For the listing below, give the count of lines containing the string "пиццу" and nothing else.

======== AVAILABLE RECORDS

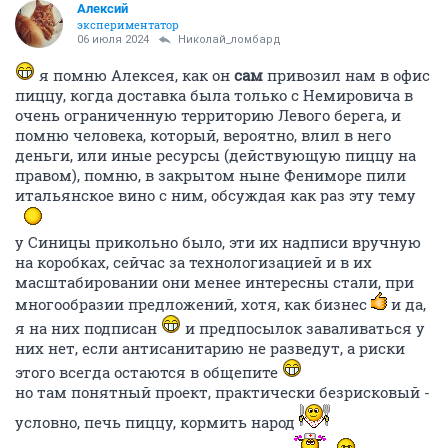
Алексий
экспериментатор
06 июля 2024
Николай_ломбард
я помню Алексея, как он
сам
привозил нам в офис
пиццу, когда доставка была только с Немировича в
очень ограниченную территорию Левого берега, и
помню человека, который, вероятно, влил в него
деньги, или иные ресурсы (действующую пиццу на
правом), помню, в закрытом ныне Фениморе пили
итальянское вино с ним, обсуждая как раз эту тему
у Синицы прикольно было, эти их надписи вручную
на коробках, сейчас за технологизацией и в их
масштабировании они менее интересны стали, при
многообразии предложений, хотя, как бизнес
и да,
я на них подписан
и предпосылок заваливаться у
них нет, если антисанитарию не разведут, а риски
этого всегда остаются в общепите
но там понятный проект, практически безрисковый -
условно, печь пиццу, кормить народ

================

### [EXPECTED ANSWER]
3